LUMAKRAS^® (sotorasib) necessary U.S. security info 

Hepatotoxicity 

• LUMAKRAS may cause hepatotoxicity, which can result in drug-induced liver damage and hepatitis.
• Amongst 357 sufferers who obtained LUMAKRAS in CodeBreaK 100, hepatotoxicity occurred in 1.7% (all grades) and 1.4% (Grade 3). A complete of 18% of sufferers who obtained LUMAKRAS had elevated alanine aminotransferase (ALT)/elevated aspartate aminotransferase (AST); 6% have been Grade 3 and 0.6% have been Grade 4. Along with dose interruption or discount, 5% of sufferers obtained corticosteroids for the therapy of hepatotoxicity.
• Monitor liver operate assessments (ALT, AST and whole bilirubin) previous to the beginning of LUMAKRAS each 3 weeks for the primary 3 months of therapy, then as soon as a month or as clinically indicated, with extra frequent testing in sufferers who develop transaminase and/or bilirubin elevations.
• Withhold, dose scale back or completely discontinue LUMAKRAS based mostly on severity of antagonistic response.

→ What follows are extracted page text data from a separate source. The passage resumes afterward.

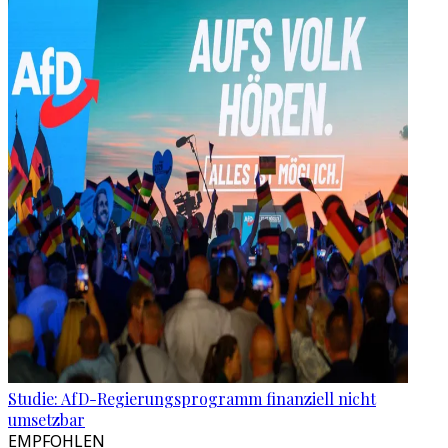
Studie: AfD-Regierungsprogramm finanziell nicht
umsetzbar
EMPFOHLEN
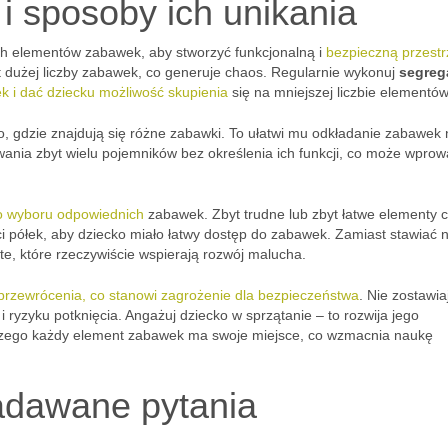
 sposoby ich unikania
h elementów zabawek, aby stworzyć funkcjonalną i
bezpieczną przestr
 dużej liczby zabawek, co generuje chaos. Regularnie wykonuj
segreg
k i dać dziecku możliwość skupienia
się na mniejszej liczbie elementów
ło, gdzie znajdują się różne zabawki. To ułatwi mu odkładanie zabawek
wania zbyt wielu pojemników bez określenia ich funkcji, co może wpro
do wyboru odpowiednich
zabawek. Zbyt trudne lub zbyt łatwe elementy 
i półek, aby dziecko miało łatwy dostęp do zabawek. Zamiast stawiać 
e, które rzeczywiście wspierają rozwój malucha.
przewrócenia, co stanowi zagrożenie dla bezpieczeństwa
. Nie zostawia
 ryzyku potknięcia. Angażuj dziecko w sprzątanie – to rozwija jego
czego każdy element zabawek ma swoje miejsce, co wzmacnia naukę
adawane pytania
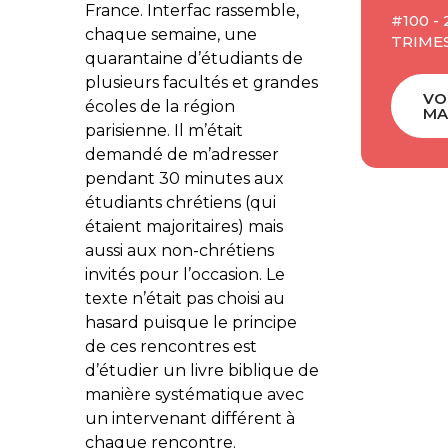
France. Interfac rassemble,
#100 -
chaque semaine, une
TRIMES
quarantaine d’étudiants de
plusieurs facultés et grandes
VO
écoles de la région
MA
parisienne. Il m’était
demandé de m’adresser
pendant 30 minutes aux
étudiants chrétiens (qui
étaient majoritaires) mais
aussi aux non-chrétiens
invités pour l’occasion. Le
texte n’était pas choisi au
hasard puisque le principe
de ces rencontres est
d’étudier un livre biblique de
manière systématique avec
un intervenant différent à
chaque rencontre.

Interstitial lung illness (ILD)/pneumonitis 

• LUMAKRAS may cause ILD/pneumonitis that may be deadly. Amongst 357 sufferers who obtained LUMAKRAS in CodeBreaK 100, ILD/pneumonitis occurred in 0.8% of sufferers, all circumstances have been Grade 3 or 4 at onset, and 1 case was deadly. LUMAKRAS was discontinued as a result of ILD/pneumonitis in 0.6% of sufferers.
• Monitor sufferers for brand new or worsening pulmonary signs indicative of ILD/pneumonitis (e.g., dyspnea, cough, fever). Instantly withhold LUMAKRAS in sufferers with suspected ILD/pneumonitis and completely discontinue LUMAKRAS if no different potential causes of ILD/pneumonitis are recognized.

Commonest antagonistic reactions 

• The commonest antagonistic reactions occurring in ≥ 20% have been diarrhea, musculoskeletal ache, nausea, fatigue, hepatotoxicity and cough.

Drug interactions 

• Advise sufferers to tell their healthcare supplier of all concomitant medicines, together with prescription medicines, over-the-counter medication, nutritional vitamins, dietary and natural merchandise.
• Inform sufferers to keep away from proton pump inhibitors and H₂ receptor antagonists whereas taking LUMAKRAS.
• If coadministration with an acid-reducing agent can’t be prevented, inform sufferers to take LUMAKRAS 4 hours earlier than or 10 hours after a domestically performing antacid.

Please see LUMAKRAS full Prescribing Info.